The door slid open after he scanned his eye. The room beyond was a strategy den lined with dark wood, low lighting, and soundproofed walls. On the wall was a single word in bold red ink: Lazarus.
Before she could speak, a voice crackled over the compound’s internal communication devices. “A security sweep commenced. All nonessential staff to designated areas.”
Her blood turned cold. Marcus. His timing wasn’t a coincidence.
But Damian didn’t flinch. “Ignore it. I pulled clearance for this.”
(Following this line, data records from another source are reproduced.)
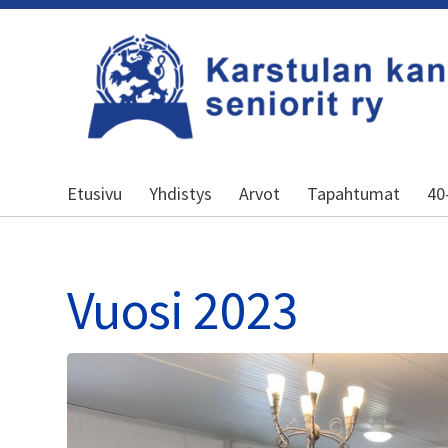
Siirry
sivun
sisältöön
Karstulan kansalliset seniorit ry
Etusivu
Yhdistys
Arvot
Tapahtumat
40
Vuosi 2023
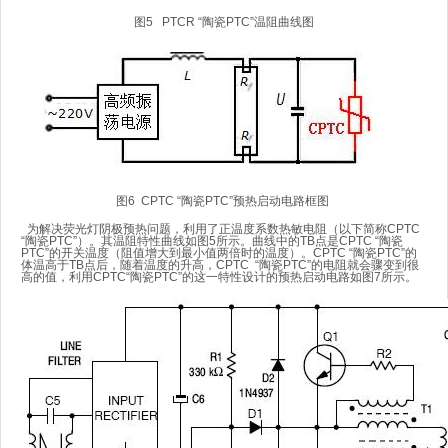
图5 PTCR “陶瓷PTC”温阻曲线图
图6 CPTC “陶瓷PTC”预热启动电路框图
为解决荧光灯阴极预热问题，利用了正温度系数热敏电阻（以下简称CPTC
“陶瓷PTC”）。其温阻特性曲线如图5所示。曲线中的TB点是CPTC “陶瓷
PTC”的开关温度（阻值增大到最小值两倍时的温度）。CPTC “陶瓷PTC”的
体温高于TB点后，随着温度的升高，CPTC “陶瓷PTC”的电阻就会骤变到很
高的值，利用CPTC“陶瓷PTC”的这一特性设计的预热启动电路如图7所示。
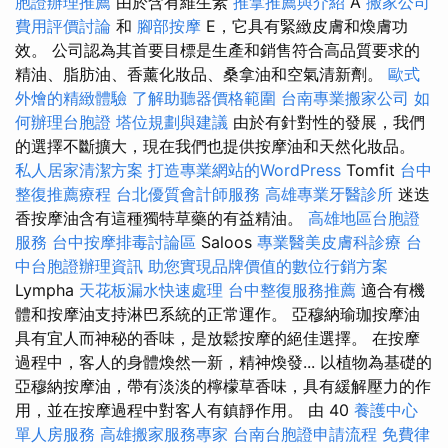
胞證辦理推薦
由於含有維生素
推拿推薦與介紹
A
搬家公司
費用評價討論
和
腳部按摩
E，它具有緊緻皮膚和煥膚功
效。 公司認為其首要目標是生產和銷售符合高品質要求的
精油、脂肪油、香薰化妝品、桑拿油和空氣清新劑。
歐式
外燴的精緻體驗
了解助聽器價格範圍
台南專業搬家公司
如
何辦理台胞證
塔位規劃與建議
由於有針對性的發展，我們
的選擇不斷擴大，現在我們也提供按摩油和天然化妝品。
私人居家清潔方案
打造專業網站的WordPress
Tomfit
台中
整復推薦療程
台北優質會計師服務
高雄專業牙醫診所
迷迭
香按摩油含有這種獨特草藥的有益精油。
高雄地區台胞證
服務
台中按摩排毒討論區
Saloos
專業醫美皮膚科診療
台
中台胞證辦理資訊
助您實現品牌價值的數位行銷方案
Lympha
天花板漏水快速處理
台中整復服務推薦
適合有機
體和按摩油支持淋巴系統的正常運作。 亞穆納瑜珈按摩油
具有宜人而神秘的香味，是放鬆按摩的絕佳選擇。 在按摩
過程中，客人的身體煥然一新，精神煥發... 以植物為基礎的
亞穆納按摩油，帶有淡淡的檸檬草香味，具有緩解壓力的作
用，並在按摩過程中對客人有鎮靜作用。 由 40
養護中心
單人房服務
高雄搬家服務專家
台南台胞證申請流程
免費律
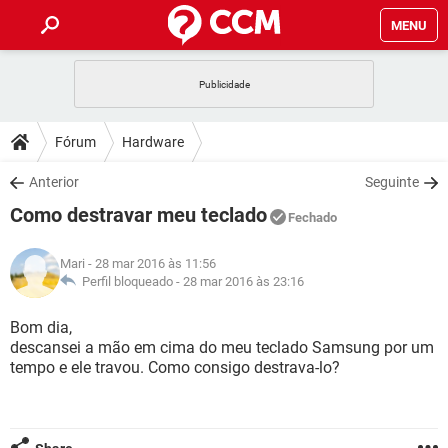
MENU
INÍCIO
JOGOS
WHATSAPP
DICAS
Fórum
Hardware
CELULAR
FACEBOOK
JOGOS
WHATSAPP
DOWNLOADS
Anterior
Seguinte
OUTLOOK
EXCEL
CELULAR
FACEBOOK
Como destravar meu teclado
INSTAGRAM
JOGOS
GMAIL
WHATSAPP
Fechado
FÓRUM
OUTLOOK
EXCEL
GUIA DE COMPRAS
CELULAR
FACEBOOK
Mari
- 28 mar 2016 às 11:56
INSTAGRAM
JOGOS
GMAIL
WHATSAPP
GLOSSÁRIO
Perfil bloqueado -
28 mar 2016 às 23:16
OUTLOOK
EXCEL
GUIA DE COMPRAS
CELULAR
FACEBOOK
INSTAGRAM
JOGOS
GMAIL
WHATSAPP
Bom dia,
OUTLOOK
EXCEL
descansei a mão em cima do meu teclado Samsung por um
GUIA DE COMPRAS
CELULAR
FACEBOOK
tempo e ele travou. Como consigo destrava-lo?
INSTAGRAM
GMAIL
OUTLOOK
EXCEL
GUIA DE COMPRAS
INSTAGRAM
GMAIL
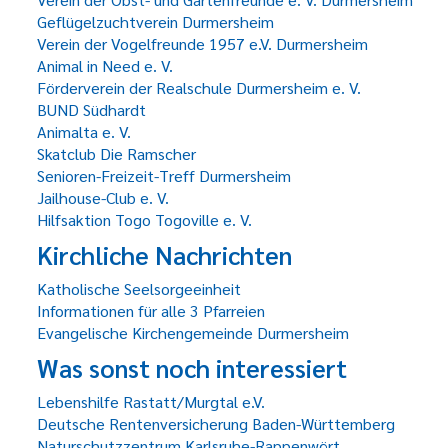
Geflügelzuchtverein Durmersheim
Verein der Vogelfreunde 1957 e.V. Durmersheim
Animal in Need e. V.
Förderverein der Realschule Durmersheim e. V.
BUND Südhardt
Animalta e. V.
Skatclub Die Ramscher
Senioren-Freizeit-Treff Durmersheim
Jailhouse-Club e. V.
Hilfsaktion Togo Togoville e. V.
Kirchliche Nachrichten
Katholische Seelsorgeeinheit
Informationen für alle 3 Pfarreien
Evangelische Kirchengemeinde Durmersheim
Was sonst noch interessiert
Lebenshilfe Rastatt/Murgtal e.V.
Deutsche Rentenversicherung Baden-Württemberg
Naturschutzzentrum Karlsruhe-Rappenwört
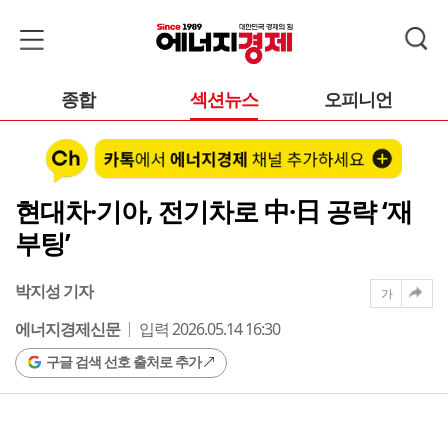
종합
섹션뉴스
오피니언
현대차·기아, 전기차로 中·日 공략 ‘재
부팅’
박지성 기자
가
에너지경제신문
입력 2026.05.14 16:30
구글 검색 선호 출처로 추가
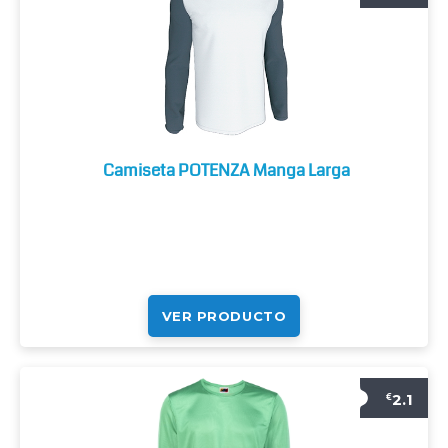
Camiseta POTENZA Manga Larga
VER PRODUCTO
2.1
€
He turned to her fully. “Lazarus isn’t just a code name. It’s an endgame. Autonomous systems. Strategic deterrence. A technology that changes how nations think about war.”
Allegra swallowed hard. She wasn’t ready for this. Not yet.
He studied her again, searching for something beneath her composed exterior. “You understand discretion?”
“Yes.”
“Then welcome to the inner circle, Ms. Monroe.”
She forced a nod. But the panic beneath her skin wouldn’t fade.
Later, in her room that evening, one of the few without a smart lock, Allegra booted her hidden drive, uploading mental notes from the day. She barely had time to finish before her burner phone buzzed from under a loose floor tile.
She answered. Nicholas.
His voice was a raw whisper. “Ally… I screwed up.”
Her spine stiffened. “Where are you?”
“Queens. I relapsed. I needed something to shut it off, and they took my bag. Dad’s papers are gone. I think they knew I had them.”
Allegra’s breath caught. “What do you mean they?”
“I don’t know. They said your name.”
She closed her eyes, her carefully constructed timeline buckling.
“I’ll fix this,” she said. “Stay alive, Nick.” That’s all I ask.”
“I’m sorry,” he breathed. “I didn’t mean to ruin everything.”
The line went dead.
Allegra sat still for a long time, the weight of the Lazarus project, the Voss compound, and her brother’s broken voice colliding in her chest like thunder.
She was deeper than she’d planned. And the clock was ticking.